After the war, Dr Vartan travelled to the UK, receiving medical training through EMMS. He eventually moved to Nazareth, where he worked as a medical missionary, setting up a four-bed clinic in 1861: the first one in Ottoman Galilee. That small clinic soon became the Nazareth Hospital, which is now the main trauma centre offering acute care in Nazareth.

Royal College of Surgeons of Edinburgh Diploma, awarded to Vartan and two other students in 1861 Sometime after that, EMMS sent a representative to check up on the progress of their former student.


The organisation was so impressed by Dr Vartan’s work that they decided to sponsor his clinic, steering EMMS in a new direction.
When Dr Vartan returned to Edinburgh in 1866, he met his future wife, Mary Anne Stewart. She had grown up in a ministry family, and her diaries reveal that she had long envisioned herself becoming the wife of a missionary.
In 1867, Dr Vartan and Mary Anne were married by her father in their family home in Edinburgh. That very same day, the couple travelled to Nazareth to continue the work that Dr Vartan had started, with Mary Anne working alongside her husband as a nurse.

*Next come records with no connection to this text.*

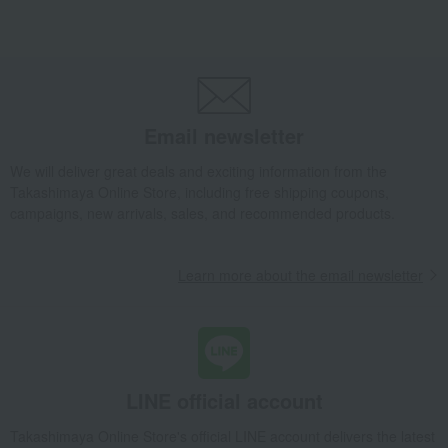
Takashimaya Gifts
Birthday Gifts
Gifts for women
Gifts for your partner/wife
flower
Fresh flowers (arrangements)
A custom-made fresh flower arrangement by a professional flower artist (red
Takashimaya Gifts
Business/Promotion Celebrations
flower
A custom-made fresh flower arrangement by a professional flower artist (red
Email newsletter
Takashimaya Gifts
Business/Promotion Celebrations
We will deliver great deals and exciting information from the
To send to business partners
flower
Takashimaya Online Store, including free shipping coupons,
Fresh flowers (arrangements)
campaigns, new arrivals, sales, and recommended products.
A custom-made fresh flower arrangement by a professional flower artist (red
Living, Hobbies, Sports
Flower shop CRANZ
flower
Learn more about the email newsletter
Fresh flowers (arrangements)
A custom-made fresh flower arrangement by a professional flower artist (red
LINE official account
Takashimaya Online Store's official LINE account delivers the latest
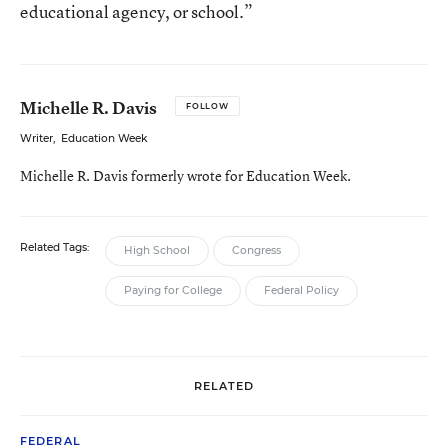
educational agency, or school.”
Michelle R. Davis
FOLLOW
Writer
,
Education Week
Michelle R. Davis formerly wrote for Education Week.
Related Tags:
High School
Congress
Paying for College
Federal Policy
RELATED
FEDERAL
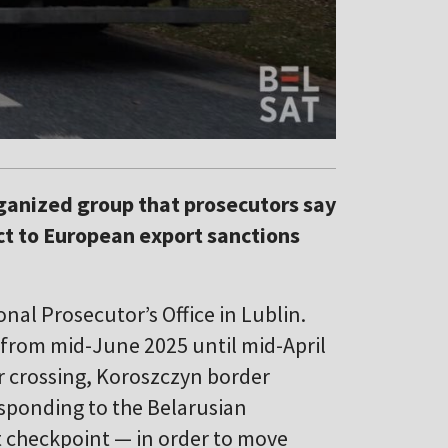
rganized group that prosecutors say
ct to European export sanctions
nal Prosecutor’s Office in Lublin.
 from mid-June 2025 until mid-April
r crossing, Koroszczyn border
esponding to the Belarusian
t checkpoint — in order to move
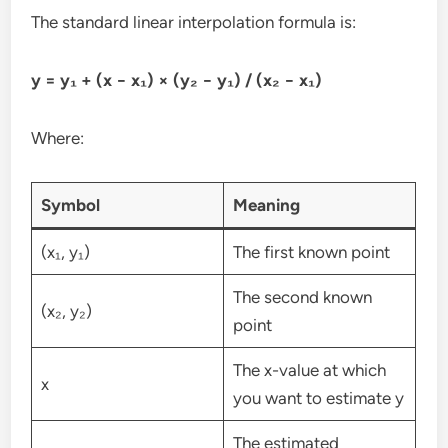
The standard linear interpolation formula is:
y = y₁ + (x − x₁) × (y₂ − y₁) / (x₂ − x₁)
Where:
Symbol
Meaning
(x₁, y₁)
The first known point
The second known
(x₂, y₂)
point
The x-value at which
x
you want to estimate y
The estimated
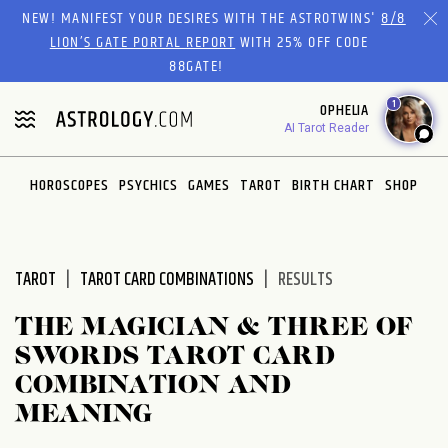
Please
NEW! MANIFEST YOUR DESIRES WITH THE ASTROTWINS'
8/8
note:
LION’S GATE PORTAL REPORT
WITH 25% OFF CODE
This
88GATE!
website
1
OPHELIA
includes
AI Tarot Reader
an
accessibility
system.
HOROSCOPES
PSYCHICS
GAMES
TAROT
BIRTH CHART
SHOP
TAROT
TAROT CARD COMBINATIONS
RESULTS
THE MAGICIAN & THREE OF
SWORDS TAROT CARD
COMBINATION AND
MEANING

The Vartan’s clinic developed over time into the Nazareth Hospital. In 2001, EMMS split into two independent charities, one of which was EMMS Nazareth, which runs the hospital today. EMMS Nazareth is currently known as the Nazareth Trust and is one of the largest Scottish charities. Our UK headquarters is based in Edinburgh, the city where it all began more than 160 years ago.